Hawkins is absolutely spot-on in this observation. But then he brings up the critical race theory issue and said, “Many libertarians claimed CRT was protected by academic freedom.”
While some did make this assertion, many more found fault with the overall effort to indoctrinate children through the government-run school system. Indeed, this doesn’t only involve race but also sexuality and gender ideology. Libertarians like myself had no problem with most of the laws intended to stop actual indoctrination, but we also pointed out that these laws in and of themselves would do little to address the issue. I have pointed out how teachers are getting around these laws and continuing to include this ideology in their teachings.

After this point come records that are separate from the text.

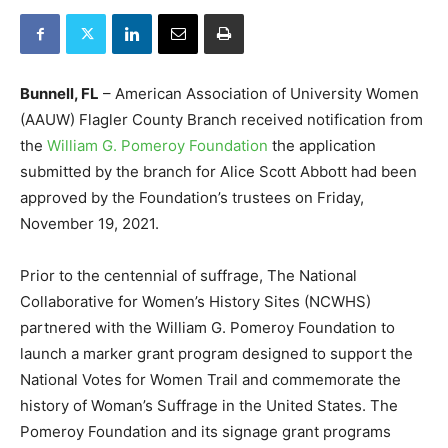
Bunnell, FL
– American Association of University Women
(AAUW) Flagler County Branch received notification from
the
William G. Pomeroy Foundation
the application
submitted by the branch for Alice Scott Abbott had been
approved by the Foundation’s trustees on Friday,
November 19, 2021.
Prior to the centennial of suffrage, The National
Collaborative for Women’s History Sites (NCWHS)
partnered with the William G. Pomeroy Foundation to
launch a marker grant program designed to support the
National Votes for Women Trail and commemorate the
history of Woman’s Suffrage in the United States. The
Pomeroy Foundation and its signage grant programs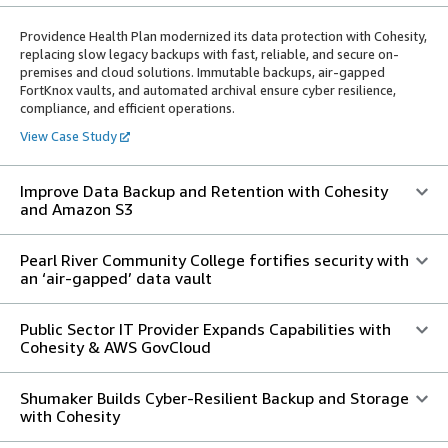
Providence Health Plan modernized its data protection with Cohesity,
replacing slow legacy backups with fast, reliable, and secure on-
premises and cloud solutions. Immutable backups, air-gapped
FortKnox vaults, and automated archival ensure cyber resilience,
compliance, and efficient operations.
View Case Study
Improve Data Backup and Retention with Cohesity
and Amazon S3
Pearl River Community College fortifies security with
an ‘air-gapped’ data vault
Public Sector IT Provider Expands Capabilities with
Cohesity & AWS GovCloud
Shumaker Builds Cyber-Resilient Backup and Storage
with Cohesity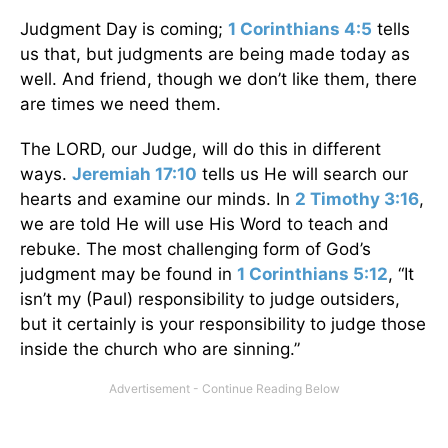
Judgment Day is coming;
1 Corinthians 4:5
tells
us that, but judgments are being made today as
well. And friend, though we don’t like them, there
are times we need them.
The LORD, our Judge, will do this in different
ways.
Jeremiah 17:10
tells us He will search our
hearts and examine our minds. In
2 Timothy 3:16
,
we are told He will use His Word to teach and
rebuke. The most challenging form of God’s
judgment may be found in
1 Corinthians 5:12
, “It
isn’t my (Paul) responsibility to judge outsiders,
but it certainly is your responsibility to judge those
inside the church who are sinning.”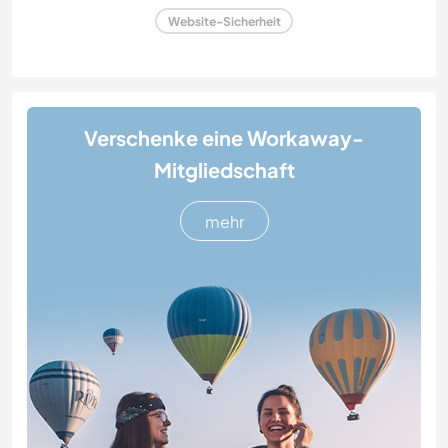
Website-Sicherheit
Verschenke eine Workaway-
Mitgliedschaft
mehr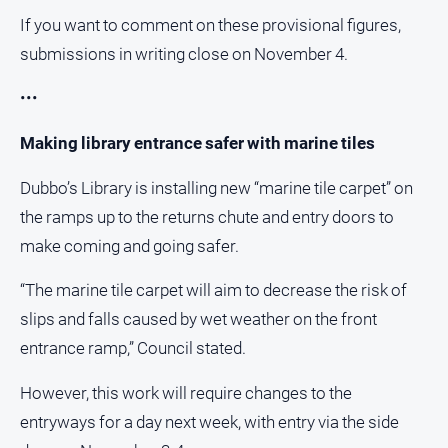
If you want to comment on these provisional figures,
submissions in writing close on November 4.
•••
Making library entrance safer with marine tiles
Dubbo’s Library is installing new “marine tile carpet” on
the ramps up to the returns chute and entry doors to
make coming and going safer.
“The marine tile carpet will aim to decrease the risk of
slips and falls caused by wet weather on the front
entrance ramp,” Council stated.
However, this work will require changes to the
entryways for a day next week, with entry via the side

From a liberty-focused perspective, the most powerful weapon parents have against leftist indoctrination efforts is school choice – the ability to send one’s children to schools that aren’t telling them that they are oppressors and oppressed and that they can switch their gender at will. When parents can place their children at sane private schools or homeschool more easily, then it becomes almost impossible for leftists to brainwash them into their ideology.
Hawkins also points out that leftists “won’t leave you alone” and that they have “a missionary zeal to impose their mores upon society.” Again, he is absolutely correct. But the solution is not to continue empowering the government they are using to force their silly beliefs on the rest of us. Rather, the right move is to actually weaken the government and nullify its overreach.
So if libertarianism isn’t the solution, then what is? The author notes that “liberty requires virtue” and that without virtue, “institutions and culture will inevitably culminate in tyranny and social disorder.”
Then, he makes the contention that “libertarianism is at best agnostic on the need for a state to cultivate individual virtue.”
Hawkins then notes that “the conservative appreciates that in a free society, the state must proactively promote social virtue to prevent society from descending into cultural degradation.”
His first point is incorrect.
As libertarians, we are not “agnostic” on the idea that the state should use force to “cultivate virtue,” we are adamantly against it. Yes, we do believe that a virtuous society should be the objective – but we do not believe that a small group of flawed people calling themselves the government should possess the authority to compel people to be virtuous. Indeed, by definition, one cannot be virtuous because someone is using the threat of state violence to force them to be virtuous.
If we wish to be a people of virtue, then we must take that on ourselves as a community and nation instead of outsourcing our morality and goodness to this small group of people, most of whom aren’t very moral or good themselves. In my estimation, the most pernicious mistake we have made as a country is abdicating our responsibility to the state to address societal ills such as prostitution, drug addiction, and others. In this way, believing we can use the power of the government to compel people to behave has made us less virtuous.
Of course, this isn’t to say a governing authority should not check human behavior. The proper role of a government is to protect our rights from those seeking to violate them, not to control someone’s morality. The state should punish and stop those who kill, steal, and destroy. But when it comes to personal morality, it is up to the individual and society to regulate themselves instead of relying on men with guns and badges to do it.